Towards Understanding Unsafe Video Generation

Yan Pang,Aiping Xiong,Yang Zhang,Tianhao Wang
2024-07-17
Abstract:Video generation models (VGMs) have demonstrated the capability to synthesize high-quality output. It is important to understand their potential to produce unsafe content, such as violent or terrifying videos. In this work, we provide a comprehensive understanding of unsafe video generation. First, to confirm the possibility that these models could indeed generate unsafe videos, we choose unsafe content generation prompts collected from 4chan and Lexica, and three open-source SOTA VGMs to generate unsafe videos. After filtering out duplicates and poorly generated content, we created an initial set of 2112 unsafe videos from an original pool of 5607 videos. Through clustering and thematic coding analysis of these generated videos, we identify 5 unsafe video categories: Distorted/Weird, Terrifying, Pornographic, Violent/Bloody, and Political.
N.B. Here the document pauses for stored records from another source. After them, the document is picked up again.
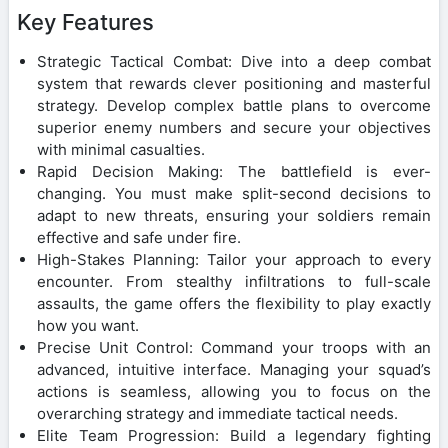
Key Features
Strategic Tactical Combat: Dive into a deep combat
system that rewards clever positioning and masterful
strategy. Develop complex battle plans to overcome
superior enemy numbers and secure your objectives
with minimal casualties.
Rapid Decision Making: The battlefield is ever-
changing. You must make split-second decisions to
adapt to new threats, ensuring your soldiers remain
effective and safe under fire.
High-Stakes Planning: Tailor your approach to every
encounter. From stealthy infiltrations to full-scale
assaults, the game offers the flexibility to play exactly
how you want.
Precise Unit Control: Command your troops with an
advanced, intuitive interface. Managing your squad’s
actions is seamless, allowing you to focus on the
overarching strategy and immediate tactical needs.
Elite Team Progression: Build a legendary fighting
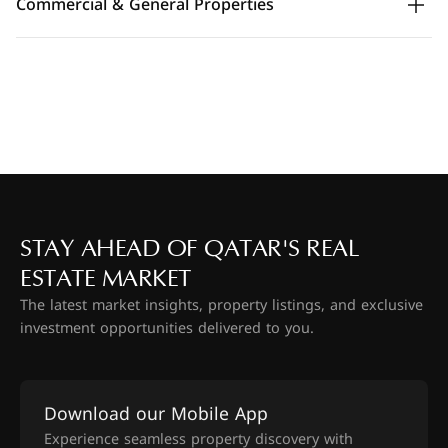
Commercial & General Properties
STAY AHEAD OF QATAR'S REAL
ESTATE MARKET
The latest market insights, property listings, and exclusive
investment opportunities delivered to you.
Download our Mobile App
Experience seamless property discovery with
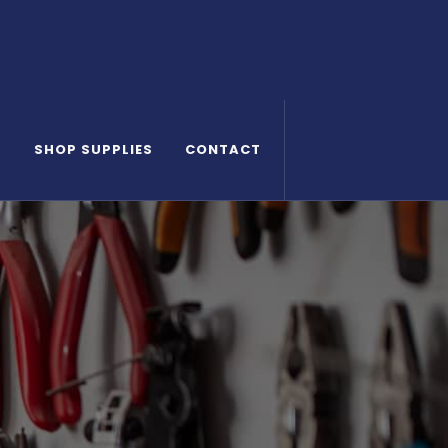
S
SHOP SUPPLIES
CONTACT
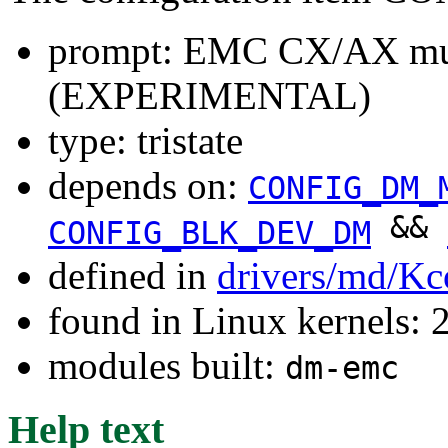
prompt: EMC CX/AX mul
(EXPERIMENTAL)
type: tristate
depends on:
CONFIG_DM_
&&
CONFIG_BLK_DEV_DM
defined in
drivers/md/Kc
found in Linux kernels: 
modules built:
dm-emc
Help text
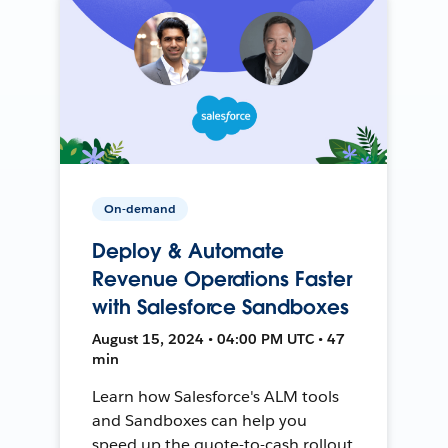
On-demand
Deploy & Automate
Revenue Operations Faster
with Salesforce Sandboxes
August 15, 2024 • 04:00 PM UTC • 47
min
Learn how Salesforce's ALM tools
and Sandboxes can help you
speed up the quote-to-cash rollout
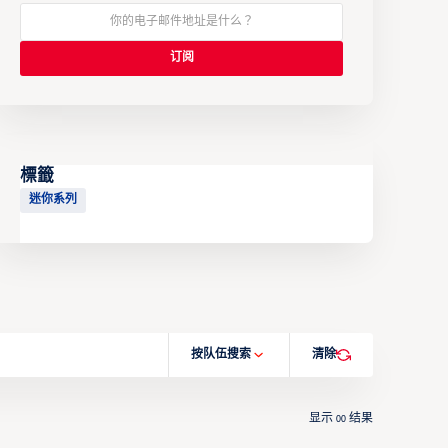
標籤
迷你系列
按队伍搜索
清除
显示
结果
00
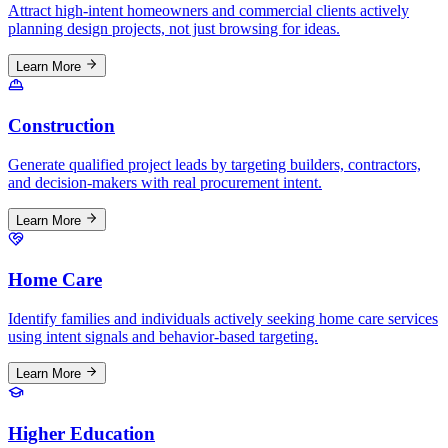
Attract high-intent homeowners and commercial clients actively
planning design projects, not just browsing for ideas.
Learn More
Construction
Generate qualified project leads by targeting builders, contractors,
and decision-makers with real procurement intent.
Learn More
Home Care
Identify families and individuals actively seeking home care services
using intent signals and behavior-based targeting.
Learn More
Higher Education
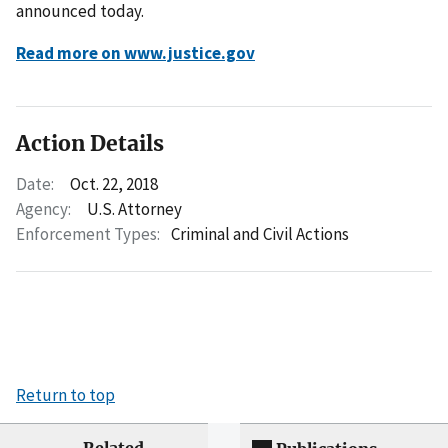
announced today.
Read more on www.justice.gov
Action Details
Date:
Oct. 22, 2018
Agency:
U.S. Attorney
Enforcement Types:
Criminal and Civil Actions
Return to top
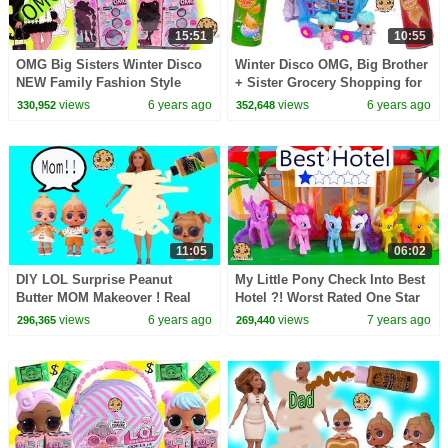
15:51
10:55
OMG Big Sisters Winter Disco
Winter Disco OMG, Big Brother
NEW Family Fashion Style
+ Sister Grocery Shopping for
Dolls + Blind Bags Video
Shopkins Real Littles
views
6 years ago
views
6 years ago
330,952
352,648
11:05
06:02
DIY LOL Surprise Peanut
My Little Pony Check Into Best
Butter MOM Makeover ! Real
Hotel ?! Worst Rated One Star
Easy Barbie Doll Family Craft
Reviewed
views
6 years ago
views
7 years ago
296,365
269,440
Video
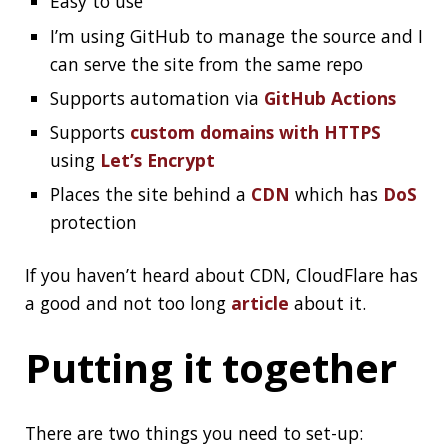
Putting it together
There are two things you need to set-up:
file (GitHub creates it for you)
CNAME
A few DNS records
Check out the documentation for the details:
Managing a custom domain for your
GitHub Pages site
Securing your GitHub Pages site with
HTTPS
GitHub can also create a certificate using
Let’s
Encrypt
.
A few things to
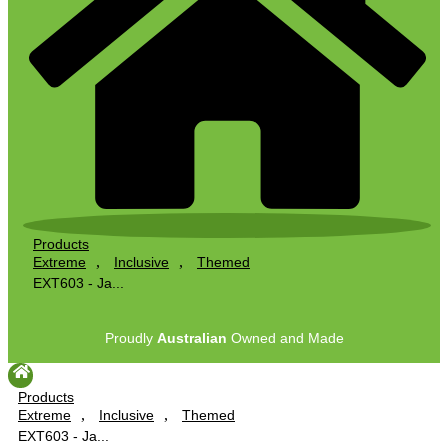
Products
,
,
Extreme
Inclusive
Themed
EXT603 - Ja...
Proudly
Australian
Owned and Made
Products
,
,
Extreme
Inclusive
Themed
EXT603 - Ja...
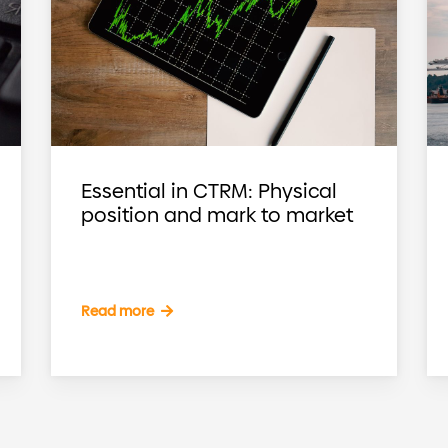
Essential in CTRM: Physical
position and mark to market
Read more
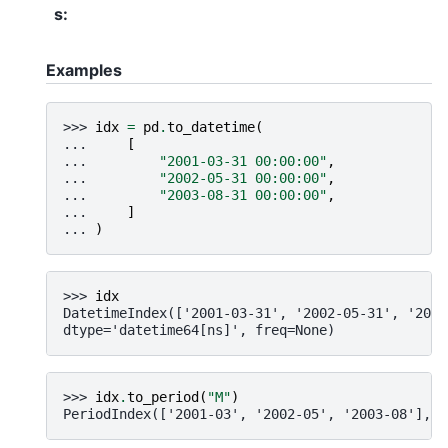
s
:
Examples
>>> 
idx
=
pd
.
to_datetime
(
... 
[
... 
"2001-03-31 00:00:00"
,
... 
"2002-05-31 00:00:00"
,
... 
"2003-08-31 00:00:00"
,
... 
]
... 
)
>>> 
idx
DatetimeIndex(['2001-03-31', '2002-05-31', '2003
dtype='datetime64[ns]', freq=None)
>>> 
idx
.
to_period
(
"M"
)
PeriodIndex(['2001-03', '2002-05', '2003-08'], d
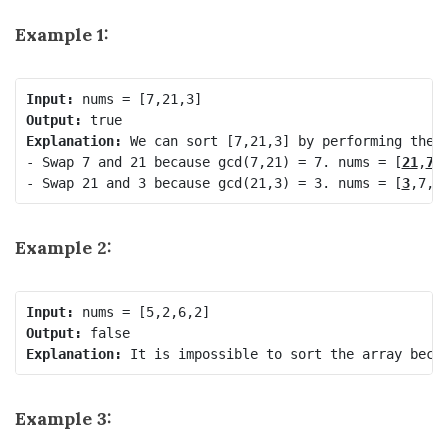
Example 1:
Input:
Output:
Explanation:
 We can sort [7,21,3] by performing the f
- Swap 7 and 21 because gcd(7,21) = 7. nums = [
21
,
7
,3
- Swap 21 and 3 because gcd(21,3) = 3. nums = [
3
,7,
2
Example 2:
Input:
Output:
Explanation:
Example 3:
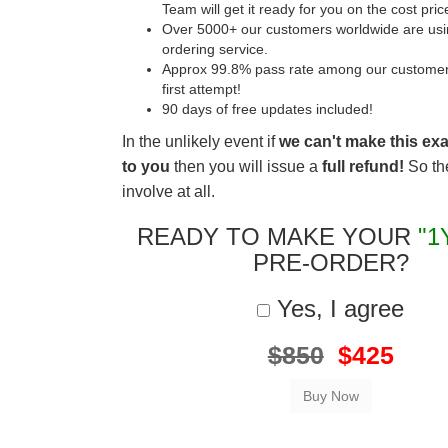
Team will get it ready for you on the cost pric
Over 5000+ our customers worldwide are usin
ordering service.
Approx 99.8% pass rate among our customers 
first attempt!
90 days of free updates included!
In the unlikely event if
we can't make this ex
to you
then you will issue a
full refund!
So the
involve at all.
READY TO MAKE YOUR
"1
PRE-ORDER?
Yes, I agree
$850
$425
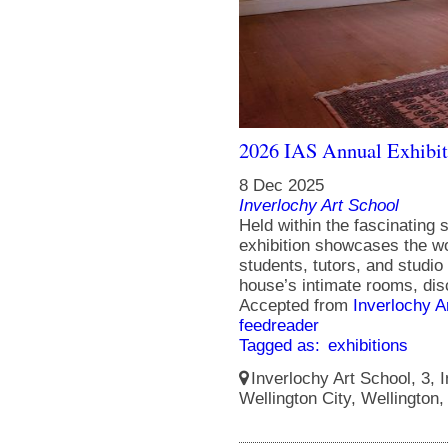
2026 IAS Annual Exhibit
8 Dec 2025
Inverlochy Art School
Held within the fascinating s
exhibition showcases the wo
students, tutors, and studio 
house’s intimate rooms, disc
Accepted from
Inverlochy A
feedreader
Tagged as:
exhibitions
Inverlochy Art School, 3, I
Wellington City, Wellington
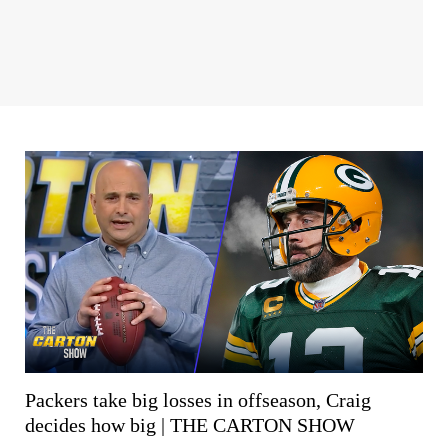
Packers take big losses in offseason, Craig
decides how big | THE CARTON SHOW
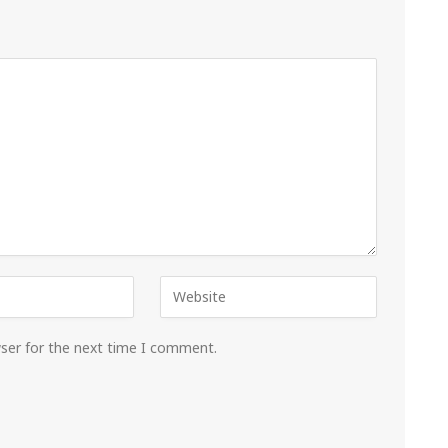
wser for the next time I comment.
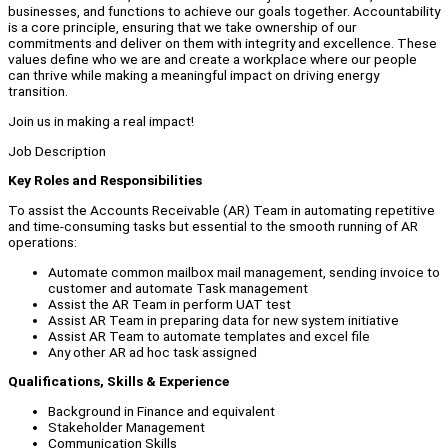
businesses, and functions to achieve our goals together. Accountability
is a core principle, ensuring that we take ownership of our
commitments and deliver on them with integrity and excellence. These
values define who we are and create a workplace where our people
can thrive while making a meaningful impact on driving energy
transition.
Join us in making a real impact!
Job Description
Key Roles and Responsibilities
To assist the Accounts Receivable (AR) Team in automating repetitive
and time-consuming tasks but essential to the smooth running of AR
operations:
Automate common mailbox mail management, sending invoice to
customer and automate Task management
Assist the AR Team in perform UAT test
Assist AR Team in preparing data for new system initiative
Assist AR Team to automate templates and excel file
Any other AR ad hoc task assigned
Qualifications, Skills & Experience
Background in Finance and equivalent
Stakeholder Management
Communication Skills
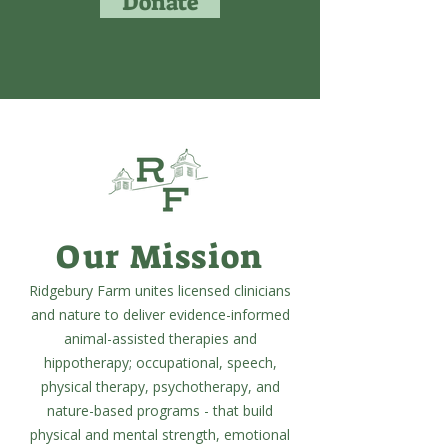
Donate
Our Mission
Ridgebury Farm unites licensed clinicians
and nature to deliver evidence-informed
animal-assisted therapies and
hippotherapy; occupational, speech,
physical therapy, psychotherapy, and
nature-based programs - that build
physical and mental strength, emotional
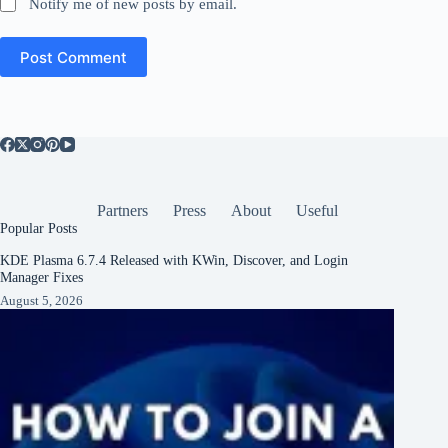
Notify me of new posts by email.
Post Comment
Partners
Press
About
Useful
Popular Posts
KDE Plasma 6.7.4 Released with KWin, Discover, and Login
Manager Fixes
August 5, 2026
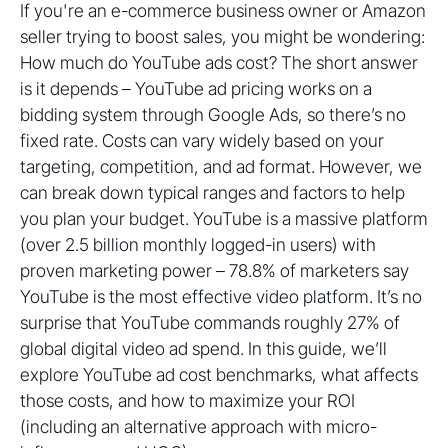
If you're an e-commerce business owner or Amazon
seller trying to boost sales, you might be wondering:
How much do YouTube ads cost? The short answer
is it depends – YouTube ad pricing works on a
bidding system through Google Ads, so there’s no
fixed rate. Costs can vary widely based on your
targeting, competition, and ad format. However, we
can break down typical ranges and factors to help
you plan your budget. YouTube is a massive platform
(over 2.5 billion monthly logged-in users) with
proven marketing power – 78.8% of marketers say
YouTube is the most effective video platform. It’s no
surprise that YouTube commands roughly 27% of
global digital video ad spend. In this guide, we’ll
explore YouTube ad cost benchmarks, what affects
those costs, and how to maximize your ROI
(including an alternative approach with micro-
With IRB approval, we then recruit online participants to help label the generated videos. Based on the annotations submitted by 403 participants, we identified 937 unsafe videos from the initial video set. With the labeled information and the corresponding prompts, we created the first dataset of unsafe videos generated by VGMs. We then study possible defense mechanisms to prevent the generation of unsafe videos. Existing defense methods in image generation focus on filtering either input prompt or output results. We propose a new approach called Latent Variable Defense (LVD), which works within the model's internal sampling process. LVD can achieve 0.90 defense accuracy while reducing time and computing resources by 10x when sampling a large number of unsafe prompts.
Cryptography and Security,Artificial Intelligence,Computer Vision and Pattern Recognition,Computers and Society
What problem does this paper attempt to address?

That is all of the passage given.